→ **Task brief**: Set down the material exactly, keeping every line whole.

■ ■ ■ ■ ■

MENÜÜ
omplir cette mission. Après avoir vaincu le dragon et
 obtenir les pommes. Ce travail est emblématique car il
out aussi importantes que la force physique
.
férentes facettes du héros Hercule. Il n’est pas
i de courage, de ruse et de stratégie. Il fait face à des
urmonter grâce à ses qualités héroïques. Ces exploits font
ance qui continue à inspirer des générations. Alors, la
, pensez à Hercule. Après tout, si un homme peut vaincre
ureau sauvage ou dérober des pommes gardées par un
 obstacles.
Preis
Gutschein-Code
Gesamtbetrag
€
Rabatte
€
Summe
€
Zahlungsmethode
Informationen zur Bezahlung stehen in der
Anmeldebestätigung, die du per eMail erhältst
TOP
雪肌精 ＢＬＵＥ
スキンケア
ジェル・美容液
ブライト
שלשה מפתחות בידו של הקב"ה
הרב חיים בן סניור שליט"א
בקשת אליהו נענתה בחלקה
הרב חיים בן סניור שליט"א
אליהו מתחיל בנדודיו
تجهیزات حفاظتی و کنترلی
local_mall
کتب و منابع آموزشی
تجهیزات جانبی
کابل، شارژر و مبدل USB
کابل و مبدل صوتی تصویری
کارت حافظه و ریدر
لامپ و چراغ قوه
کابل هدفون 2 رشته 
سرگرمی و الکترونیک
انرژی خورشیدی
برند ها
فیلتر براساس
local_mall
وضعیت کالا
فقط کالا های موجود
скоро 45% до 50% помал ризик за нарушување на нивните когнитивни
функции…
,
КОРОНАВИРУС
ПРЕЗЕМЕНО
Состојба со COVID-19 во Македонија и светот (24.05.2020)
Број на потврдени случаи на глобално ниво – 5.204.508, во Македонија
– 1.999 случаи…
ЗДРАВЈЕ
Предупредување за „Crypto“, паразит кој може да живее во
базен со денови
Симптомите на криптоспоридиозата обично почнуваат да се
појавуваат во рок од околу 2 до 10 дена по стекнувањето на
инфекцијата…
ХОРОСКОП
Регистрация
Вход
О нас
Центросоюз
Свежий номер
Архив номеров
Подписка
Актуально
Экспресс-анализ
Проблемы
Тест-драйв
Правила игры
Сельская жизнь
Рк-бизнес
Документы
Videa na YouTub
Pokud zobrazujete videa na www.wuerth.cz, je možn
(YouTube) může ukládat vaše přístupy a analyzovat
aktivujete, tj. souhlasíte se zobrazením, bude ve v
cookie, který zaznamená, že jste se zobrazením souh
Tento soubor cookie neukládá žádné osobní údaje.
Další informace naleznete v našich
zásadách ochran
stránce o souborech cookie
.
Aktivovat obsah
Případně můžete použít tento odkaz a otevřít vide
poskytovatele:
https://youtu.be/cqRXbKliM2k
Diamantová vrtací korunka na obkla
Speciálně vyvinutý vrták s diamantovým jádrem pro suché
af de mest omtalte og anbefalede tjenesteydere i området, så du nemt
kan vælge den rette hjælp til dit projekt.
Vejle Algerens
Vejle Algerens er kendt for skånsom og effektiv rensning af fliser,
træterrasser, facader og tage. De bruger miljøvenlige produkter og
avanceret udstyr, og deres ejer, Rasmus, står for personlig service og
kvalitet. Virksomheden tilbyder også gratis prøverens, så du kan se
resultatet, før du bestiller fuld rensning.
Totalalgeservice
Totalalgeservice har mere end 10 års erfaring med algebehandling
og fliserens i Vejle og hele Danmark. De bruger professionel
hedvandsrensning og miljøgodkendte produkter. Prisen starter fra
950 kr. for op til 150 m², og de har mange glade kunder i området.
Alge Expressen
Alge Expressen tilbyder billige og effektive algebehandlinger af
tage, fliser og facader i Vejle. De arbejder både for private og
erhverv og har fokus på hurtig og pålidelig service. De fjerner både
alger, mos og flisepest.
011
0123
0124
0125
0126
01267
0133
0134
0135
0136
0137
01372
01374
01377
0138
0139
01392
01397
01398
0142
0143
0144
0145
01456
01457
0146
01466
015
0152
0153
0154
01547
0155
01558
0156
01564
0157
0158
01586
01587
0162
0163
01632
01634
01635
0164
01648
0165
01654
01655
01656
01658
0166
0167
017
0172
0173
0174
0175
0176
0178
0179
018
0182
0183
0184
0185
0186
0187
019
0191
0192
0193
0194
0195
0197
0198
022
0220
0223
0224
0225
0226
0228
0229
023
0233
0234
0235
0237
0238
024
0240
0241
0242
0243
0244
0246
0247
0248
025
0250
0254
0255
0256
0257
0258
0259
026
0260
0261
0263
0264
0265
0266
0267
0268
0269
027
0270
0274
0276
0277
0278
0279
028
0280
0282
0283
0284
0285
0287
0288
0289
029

■ ■ ■ ■ ■

→ **Result of the task**:
MENÜÜ
omplir cette mission. Après avoir vaincu le dragon et
 obtenir les pommes. Ce travail est emblématique car il
out aussi importantes que la force physique
.
férentes facettes du héros Hercule. Il n’est pas
i de courage, de ruse et de stratégie. Il fait face à des
urmonter grâce à ses qualités héroïques. Ces exploits font
ance qui continue à inspirer des générations. Alors, la
, pensez à Hercule. Après tout, si un homme peut vaincre
ureau sauvage ou dérober des pommes gardées par un
 obstacles.
Preis
Gutschein-Code
Gesamtbetrag
€
Rabatte
€
Summe
€
Zahlungsmethode
Informationen zur Bezahlung stehen in der
Anmeldebestätigung, die du per eMail erhältst
TOP
雪肌精 ＢＬＵＥ
スキンケア
ジェル・美容液
ブライト
שלשה מפתחות בידו של הקב"ה
הרב חיים בן סניור שליט"א
בקשת אליהו נענתה בחלקה
הרב חיים בן סניור שליט"א
אליהו מתחיל בנדודיו
تجهیزات حفاظتی و کنترلی
local_mall
کتب و منابع آموزشی
تجهیزات جانبی
کابل، شارژر و مبدل USB
کابل و مبدل صوتی تصویری
کارت حافظه و ریدر
لامپ و چراغ قوه
کابل هدفون 2 رشته 
سرگرمی و الکترونیک
انرژی خورشیدی
برند ها
فیلتر براساس
local_mall
وضعیت کالا
فقط کالا های موجود
скоро 45% до 50% помал ризик за нарушување на нивните когнитивни
функции…
,
КОРОНАВИРУС
ПРЕЗЕМЕНО
Состојба со COVID-19 во Македонија и светот (24.05.2020)
Број на потврдени случаи на глобално ниво – 5.204.508, во Македонија
– 1.999 случаи…
ЗДРАВЈЕ
Предупредување за „Crypto“, паразит кој може да живее во
базен со денови
Симптомите на криптоспоридиозата обично почнуваат да се
појавуваат во рок од околу 2 до 10 дена по стекнувањето на
инфекцијата…
ХОРОСКОП
Регистрация
Вход
О нас
Центросоюз
Свежий номер
Архив номеров
Подписка
Актуально
Экспресс-анализ
Проблемы
Тест-драйв
Правила игры
Сельская жизнь
Рк-бизнес
Документы
Videa na YouTub
Pokud zobrazujete videa na www.wuerth.cz, je možn
(YouTube) může ukládat vaše přístupy a analyzovat
aktivujete, tj. souhlasíte se zobrazením, bude ve v
cookie, který zaznamená, že jste se zobrazením souh
Tento soubor cookie neukládá žádné osobní údaje.
Další informace naleznete v našich
zásadách ochran
stránce o souborech cookie
.
Aktivovat obsah
Případně můžete použít tento odkaz a otevřít vide
poskytovatele:
https://youtu.be/cqRXbKliM2k
Diamantová vrtací korunka na obkla
Speciálně vyvinutý vrták s diamantovým jádrem pro suché
af de mest omtalte og anbefalede tjenesteydere i området, så du nemt
kan vælge den rette hjælp til dit projekt.
Vejle Algerens
Vejle Algerens er kendt for skånsom og effektiv rensning af fliser,
træterrasser, facader og tage. De bruger miljøvenlige produkter og
avanceret udstyr, og deres ejer, Rasmus, står for personlig service og
kvalitet. Virksomheden tilbyder også gratis prøverens, så du kan se
resultatet, før du bestiller fuld rensning.
Totalalgeservice
Totalalgeservice har mere end 10 års erfaring med algebehandling
og fliserens i Vejle og hele Danmark. De bruger professionel
hedvandsrensning og miljøgodkendte produkter. Prisen starter fra
950 kr. for op til 150 m², og de har mange glade kunder i området.
Alge Expressen
Alge Expressen tilbyder billige og effektive algebehandlinger af
tage, fliser og facader i Vejle. De arbejder både for private og
erhverv og har fokus på hurtig og pålidelig service. De fjerner både
alger, mos og flisepest.
011
0123
0124
0125
0126
01267
0133
0134
0135
0136
0137
01372
01374
01377
0138
0139
01392
01397
01398
0142
0143
0144
0145
01456
01457
0146
01466
015
0152
0153
0154
01547
0155
01558
0156
01564
0157
0158
01586
01587
0162
0163
01632
01634
01635
0164
01648
0165
01654
01655
01656
01658
0166
0167
017
0172
0173
0174
0175
0176
0178
0179
018
0182
0183
0184
0185
0186
0187
019
0191
0192
0193
0194
0195
0197
0198
022
0220
0223
0224
0225
0226
0228
0229
023
0233
0234
0235
0237
0238
024
0240
0241
0242
0243
0244
0246
0247
0248
025
0250
0254
0255
0256
0257
0258
0259
026
0260
0261
0263
0264
0265
0266
0267
0268
0269
027
0270
0274
0276
0277
0278
0279
028
0280
0282
0283
0284
0285
0287
0288
0289
029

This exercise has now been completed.